Hattan Alsaif from Saudi Arabia became the first woman from the Kingdom to sign with a major global MMA promotion when PFL announced her contract in January 2024. She came from Muay Thai, having won gold at the 2023 IFMA World Championships and at the World Combat Games.
She made her amateur debut at PFL MENA 1 in Riyadh in May 2024, knocking out Nada Faheem in the second round, the first-ever women’s amateur atomweight bout on a MENA card.
When Alsaif steps into the cage, something shifts in the crowd. “When she’s in the cage, she’s a whole different animal,” Mazet said. “That’s where the fans go crazy, and not just the women. A lot of kids and a lot of men love Hattan because when she’s in the cage, she makes them proud.”
Zamzam Al-Hammadi, 18, is the next figure in that line. She is an Emirati, and her record in combat sports before turning professional is exceptional. She won the IMMAF Youth World Championship in 2023, becoming the first Emirati woman to do so alongside her sister Ghala.
Al-Hammadi added an Asian gold medal and a second IMMAF Youth World Championship in 2024. Her grappling resume includes titles from the Abu Dhabi World Pro Championship, Jiu-Jitsu World Championship, and Abu Dhabi Grand Slam. She signed with PFL MENA in April 2025 and will compete in an amateur showcase bout at “Pride of Arabia.”
“When we sign somebody like Zamzam, we don’t sign her to tick a box,” Mazet said. “She is a three-time world champion in the IMMAF youth category. She has earned her spot here. She is absolutely legitimate.”
He described seeing two distinct sides of this type of fighter. “Outside the cage, she’s an 18-year-old who is in school or university, lives with her mum, and is in a stage of transition in her life. What will be even more interesting is who she is inside the cage.”

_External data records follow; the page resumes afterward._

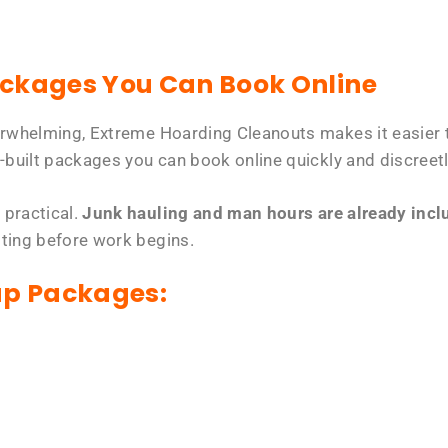
ackages You Can Book Online
erwhelming, Extreme Hoarding Cleanouts makes it easier t
-built packages you can book online quickly and discreetl
 practical.
Junk hauling and man hours are already includ
tting before work begins.
up Packages:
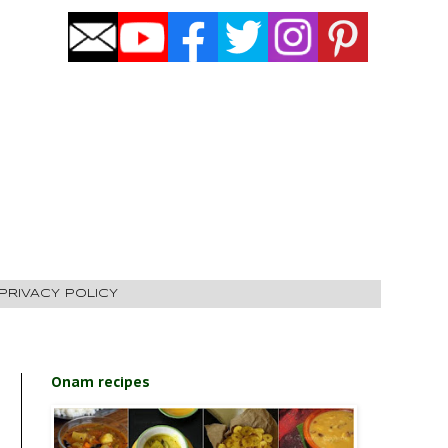
PRIVACY POLICY
Onam recipes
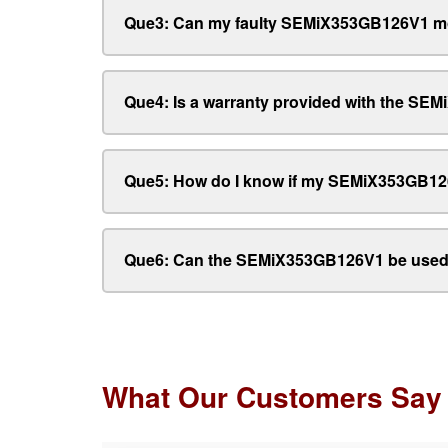
Que3: Can my faulty SEMiX353GB126V1 mo
Que4: Is a warranty provided with the S
Que5: How do I know if my SEMiX353GB12
Que6: Can the SEMiX353GB126V1 be used 
What Our Customers Say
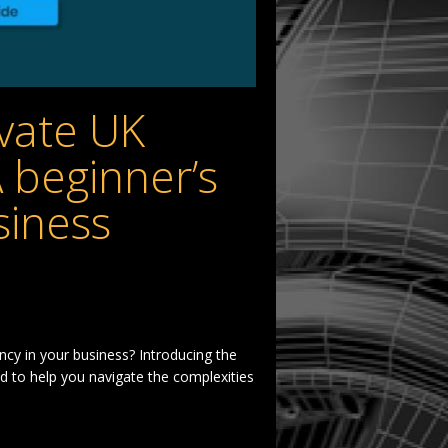
vate UK
A beginner’s
siness
ency in your business? Introducing the
d to help you navigate the complexities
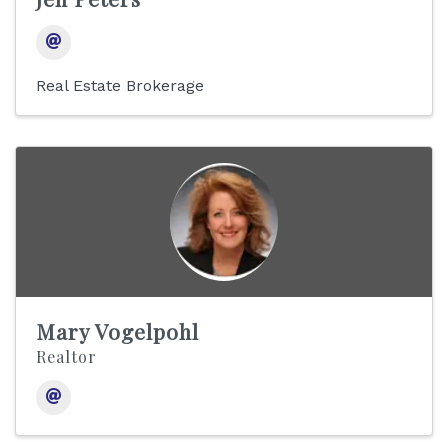
Real Estate Brokerage
Mary Vogelpohl
Realtor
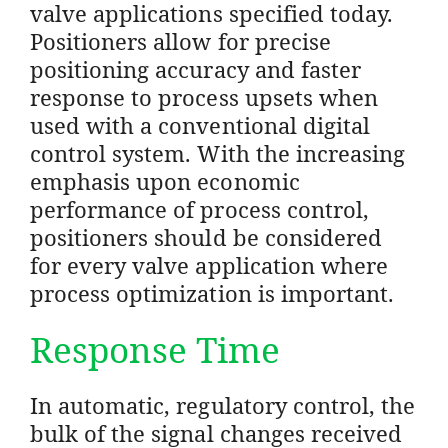
valve applications specified today.
Positioners allow for precise
positioning accuracy and faster
response to process upsets when
used with a conventional digital
control system. With the increasing
emphasis upon economic
performance of process control,
positioners should be considered
for every valve application where
process optimization is important.
Response Time
In automatic, regulatory control, the
bulk of the signal changes received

The signing also drew attention from outside the fight world. Al-Hammadi was a speaker at the Fortune Most Powerful Women International Summit in Riyadh in 2025.
“I want to be one of the best to ever step foot inside the PFL,” she said. “I want to become a champion, and I want to be able to inspire young athletes, young girls.”
The promotion has been working with the Saudi MMA Federation to develop local inspectors, judges, and referees. It has built a fully regional medical team.
As Mazet put it: “It’s really not just bringing the fights. It’s building the ecosystem around it that will make this industry sustainable.”